Ha pasado desapercibido un estudio, presentado el pasado mes de Octubre y elaborado por el Instituto Valenciano de Investigaciones Económicas y la Fundación BBVA, denominado Los costes económicos del déficit de calidad institucional y la corrupción en España. Según el documento, España cojea gravemente en el control de la corrupción, entendida ésta como 'el grado en que el poder público es ejercido para beneficio privado, así como la captura del Estado por las élites y los intereses privados'.

Me quedo con la última parte de la definición ('la captura del Estado por las élites y los intereses privados'), porque encaja a la perfección en las circunstancias que estos días presiden la actualidad de España, a saber, la decisión del Tribunal Supremo de atribuir el pago del impuesto de las hipotecas a las familias prestatarias, contraviniendo, de manera torticera y bajo dudosa legalidad, la sentencia formulada por jueces de la Sala de lo Contencioso expertos en Derecho tributario, que anteriormente habían establecido que debían ser los bancos los que pagaran.
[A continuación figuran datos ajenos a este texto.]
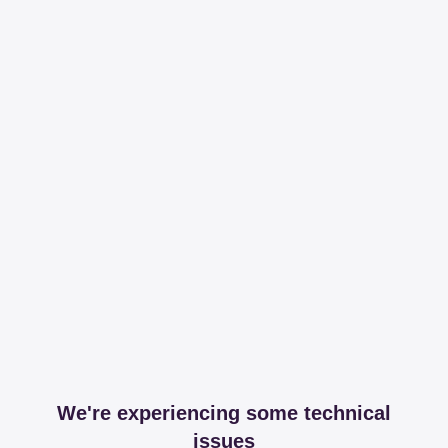
We're experiencing some technical
issues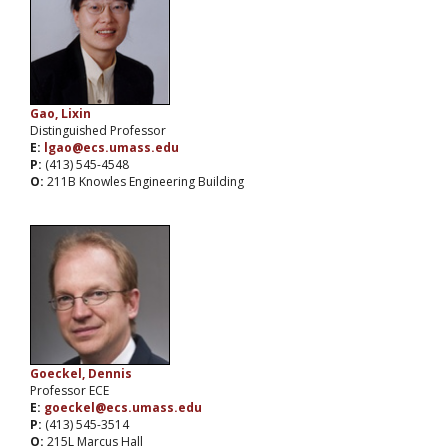
Gao, Lixin
Distinguished Professor
E:
lgao@ecs.umass.edu
P:
(413) 545-4548
O:
211B Knowles Engineering Building
Goeckel, Dennis
Professor ECE
E:
goeckel@ecs.umass.edu
P:
(413) 545-3514
O:
215L Marcus Hall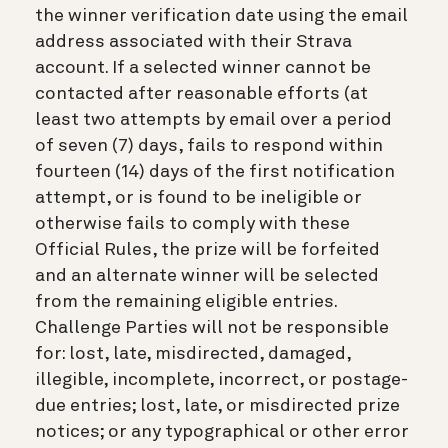
the winner verification date using the email
address associated with their Strava
account. If a selected winner cannot be
contacted after reasonable efforts (at
least two attempts by email over a period
of seven (7) days, fails to respond within
fourteen (14) days of the first notification
attempt, or is found to be ineligible or
otherwise fails to comply with these
Official Rules, the prize will be forfeited
and an alternate winner will be selected
from the remaining eligible entries.
Challenge Parties will not be responsible
for: lost, late, misdirected, damaged,
illegible, incomplete, incorrect, or postage-
due entries; lost, late, or misdirected prize
notices; or any typographical or other error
En ese cambio de opinión ni siquiera se han guardado las formas, por cuanto Díez Picazo, presidente de la Sala de lo Contencioso, aduce, para someter la decisión primera a revisión del Pleno de esa Sala, razones no jurídicas, sino de orden socioeconómico. En plata: la banca podía salir perjudicada y ello podría desestabilizar la economía. Desde ese momento, las presiones de las entidades financieras sobre el Supremo fueron en aumento hasta que 15 jueces sobre 13 deciden satisfacer los intereses de aquéllas: pagará la gente.

Que el Tribunal Supremo se pliegue al poder de la banca, contra los intereses de la población, es un hecho que amenaza con dejar al desnudo la naturaleza de un sistema político en el que la división de poderes y la independencia judicial son una quimera, y por consiguiente la propia democracia. De ahí la reacción de partidos, como PSOE y Ciudadanos, que hasta ahora habían avalado los intereses de la banca en todas las propuestas de legislación hipotecaria puestas sobre la mesa, en la dirección de proponer medidas legales que neutralicen la decisión del Supremo.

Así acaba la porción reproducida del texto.